• WHAT THE EXERCISE ASKS:
Wherever a line of the data contains "Indexes", copy that line.

• DATA FOR THIS TASK:
-- Opening Marker --

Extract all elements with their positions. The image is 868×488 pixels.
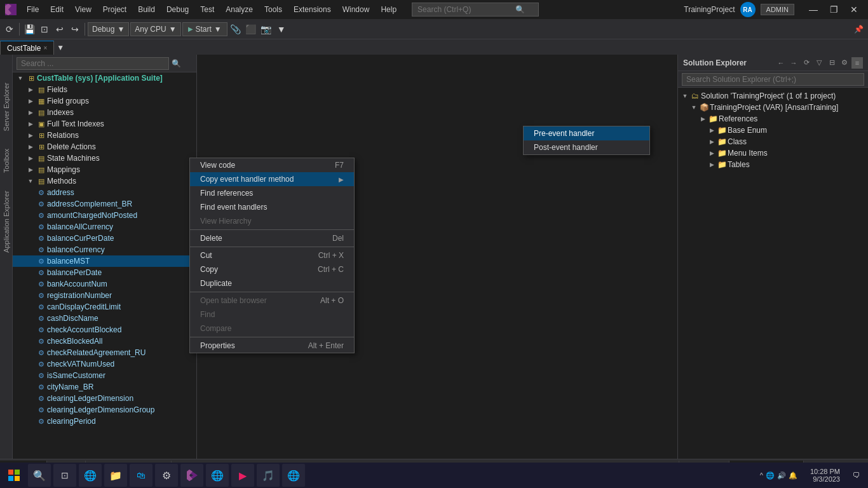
tree-item-issamecustomer[interactable]: ⚙ isSameCustomer: [13, 370, 196, 381]
cpu-config-dropdown[interactable]: Any CPU ▼: [130, 22, 180, 36]
menu-analyze[interactable]: Analyze: [220, 3, 258, 17]
tree-root-item[interactable]: ▼ ⊞ CustTable (sys) [Application Suite]: [13, 72, 196, 84]
toolbar-pin[interactable]: 📌: [851, 22, 865, 36]
taskbar-music[interactable]: 🎵: [257, 464, 280, 487]
attach-debugger[interactable]: 📎: [229, 22, 243, 36]
tree-item-methods[interactable]: ▼ ▤ Methods: [13, 175, 196, 187]
tree-item-deleteactions[interactable]: ▶ ⊞ Delete Actions: [13, 141, 196, 152]
system-clock[interactable]: 10:28 PM 9/3/2023: [805, 468, 845, 483]
sys-tray-flag[interactable]: 🔔: [789, 471, 797, 480]
tree-item-balanceperdate[interactable]: ⚙ balancePerDate: [13, 267, 196, 278]
menu-build[interactable]: Build: [133, 3, 160, 17]
tree-item-fields[interactable]: ▶ ▤ Fields: [13, 84, 196, 95]
menu-project[interactable]: Project: [98, 3, 132, 17]
tree-item-checkaccountblocked[interactable]: ⚙ checkAccountBlocked: [13, 324, 196, 336]
tree-item-clearingledgerdimgroup[interactable]: ⚙ clearingLedgerDimensionGroup: [13, 404, 196, 416]
sol-item-baseenum[interactable]: ▶ 📁 Base Enum: [678, 125, 868, 136]
sol-item-solution[interactable]: ▼ 🗂 Solution 'TrainingProject' (1 of 1 p…: [678, 90, 868, 102]
taskbar-vs[interactable]: [180, 464, 203, 487]
start-menu-button[interactable]: [3, 464, 25, 487]
toolbar-redo[interactable]: ↪: [68, 22, 82, 36]
submenu-pre-event[interactable]: Pre-event handler: [524, 126, 649, 140]
tree-item-address[interactable]: ⚙ address: [13, 187, 196, 198]
ctx-copy[interactable]: Copy Ctrl + C: [190, 262, 354, 276]
ctx-copy-event[interactable]: Copy event handler method ▶: [190, 172, 354, 186]
tree-item-amountcharged[interactable]: ⚙ amountChargedNotPosted: [13, 210, 196, 221]
admin-button[interactable]: ADMIN: [761, 4, 794, 15]
search-input[interactable]: [417, 5, 513, 14]
taskbar-store[interactable]: 🛍: [130, 464, 153, 487]
toolbar-save[interactable]: 💾: [22, 22, 36, 36]
tree-item-balancemst[interactable]: ⚙ balanceMST: [13, 255, 196, 267]
server-explorer-label[interactable]: Server Explorer: [1, 80, 11, 133]
taskbar-taskview[interactable]: ⊡: [53, 464, 76, 487]
solution-search-input[interactable]: [682, 73, 864, 86]
sol-item-project[interactable]: ▼ 📦 TrainingProject (VAR) [AnsariTrainin…: [678, 102, 868, 113]
tab-custtable[interactable]: CustTable ×: [0, 41, 54, 55]
sol-item-references[interactable]: ▶ 📁 References: [678, 113, 868, 125]
tree-item-checkvatnumused[interactable]: ⚙ checkVATNumUsed: [13, 358, 196, 370]
tree-item-cashdiscname[interactable]: ⚙ cashDiscName: [13, 313, 196, 324]
taskbar-settings[interactable]: ⚙: [155, 464, 178, 487]
toolbar-btn-3[interactable]: ▼: [275, 22, 288, 36]
sol-item-menuitems[interactable]: ▶ 📁 Menu Items: [678, 147, 868, 159]
tree-item-balancecurperdate[interactable]: ⚙ balanceCurPerDate: [13, 233, 196, 244]
global-search[interactable]: 🔍: [412, 3, 539, 17]
application-explorer-label[interactable]: Application Explorer: [1, 188, 11, 255]
close-button[interactable]: ✕: [845, 3, 863, 16]
sol-item-class[interactable]: ▶ 📁 Class: [678, 136, 868, 147]
taskbar-media[interactable]: ▶: [231, 464, 254, 487]
tree-item-clearingperiod[interactable]: ⚙ clearingPeriod: [13, 416, 196, 427]
tree-item-registrationnumber[interactable]: ⚙ registrationNumber: [13, 290, 196, 301]
tree-item-relations[interactable]: ▶ ⊞ Relations: [13, 130, 196, 141]
menu-tools[interactable]: Tools: [259, 3, 287, 17]
minimize-button[interactable]: —: [804, 3, 822, 16]
debug-config-dropdown[interactable]: Debug ▼: [88, 22, 129, 36]
menu-extensions[interactable]: Extensions: [288, 3, 336, 17]
maximize-button[interactable]: ❐: [825, 3, 843, 16]
tree-search-input[interactable]: [17, 57, 169, 70]
tree-item-fulltextindexes[interactable]: ▶ ▣ Full Text Indexes: [13, 118, 196, 130]
tree-item-addresscomplement[interactable]: ⚙ addressComplement_BR: [13, 198, 196, 210]
taskbar-edge[interactable]: 🌐: [79, 464, 102, 487]
se-filter-button[interactable]: ▽: [813, 57, 825, 69]
tree-item-checkrelatedagreement[interactable]: ⚙ checkRelatedAgreement_RU: [13, 347, 196, 358]
ctx-find-references[interactable]: Find references: [190, 186, 354, 200]
tree-item-statemachines[interactable]: ▶ ▤ State Machines: [13, 152, 196, 164]
tree-item-balanceallcurrency[interactable]: ⚙ balanceAllCurrency: [13, 221, 196, 233]
user-avatar[interactable]: RA: [740, 2, 756, 17]
sys-tray-network[interactable]: 🌐: [766, 471, 775, 480]
sys-tray-volume[interactable]: 🔊: [777, 471, 786, 480]
ctx-delete[interactable]: Delete Del: [190, 231, 354, 245]
tab-overflow-button[interactable]: ▼: [54, 41, 67, 55]
taskbar-browser2[interactable]: 🌐: [282, 464, 305, 487]
toolbar-nav-back[interactable]: ⟳: [3, 22, 17, 36]
toolbar-btn-1[interactable]: ⬛: [244, 22, 258, 36]
menu-file[interactable]: File: [22, 3, 44, 17]
taskbar-chrome[interactable]: 🌐: [206, 464, 229, 487]
menu-view[interactable]: View: [70, 3, 97, 17]
taskbar-explorer[interactable]: 📁: [104, 464, 127, 487]
tree-item-mappings[interactable]: ▶ ▤ Mappings: [13, 164, 196, 175]
tree-item-clearingledgerdim[interactable]: ⚙ clearingLedgerDimension: [13, 393, 196, 404]
start-button[interactable]: ▶ Start ▼: [182, 22, 227, 36]
menu-edit[interactable]: Edit: [45, 3, 69, 17]
ctx-find-event-handlers[interactable]: Find event handlers: [190, 200, 354, 214]
tree-item-fieldgroups[interactable]: ▶ ▦ Field groups: [13, 95, 196, 107]
action-center[interactable]: 🗨: [848, 466, 865, 484]
se-settings-button[interactable]: ≡: [851, 57, 863, 69]
menu-help[interactable]: Help: [376, 3, 402, 17]
tree-item-candisplaycreditlimit[interactable]: ⚙ canDisplayCreditLimit: [13, 301, 196, 313]
se-back-button[interactable]: ←: [775, 57, 787, 69]
ctx-cut[interactable]: Cut Ctrl + X: [190, 248, 354, 262]
submenu-post-event[interactable]: Post-event handler: [524, 140, 649, 154]
tab-close-button[interactable]: ×: [43, 44, 47, 51]
ctx-view-code[interactable]: View code F7: [190, 158, 354, 172]
tree-item-balancecurrency[interactable]: ⚙ balanceCurrency: [13, 244, 196, 255]
toolbar-btn-2[interactable]: 📷: [259, 22, 273, 36]
se-properties-button[interactable]: ⚙: [839, 57, 850, 69]
toolbar-save-all[interactable]: ⊡: [37, 22, 51, 36]
toolbar-undo[interactable]: ↩: [53, 22, 67, 36]
se-forward-button[interactable]: →: [788, 57, 799, 69]
tree-item-indexes[interactable]: ▶ ▤ Indexes: [13, 107, 196, 118]
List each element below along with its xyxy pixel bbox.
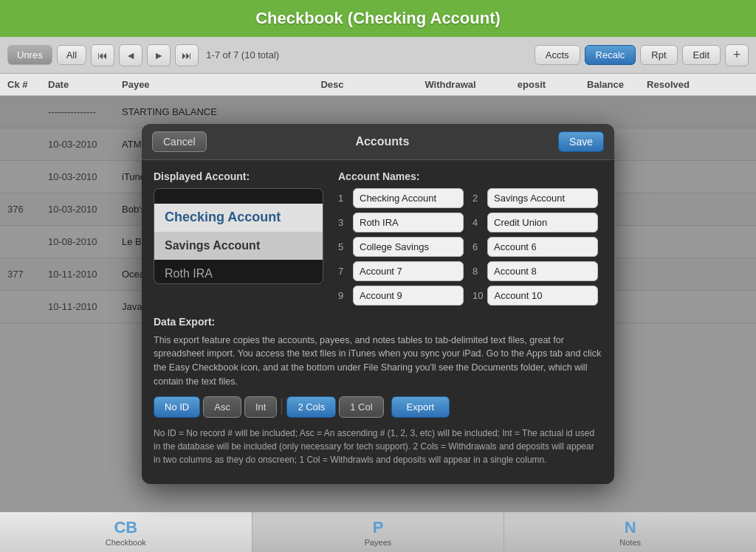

-- Closing Marker --

• TASK RESPONSE:
tree-item-fulltextindexes[interactable]: ▶ ▣ Full Text Indexes: [13, 118, 196, 130]
tree-item-indexes[interactable]: ▶ ▤ Indexes: [13, 107, 196, 118]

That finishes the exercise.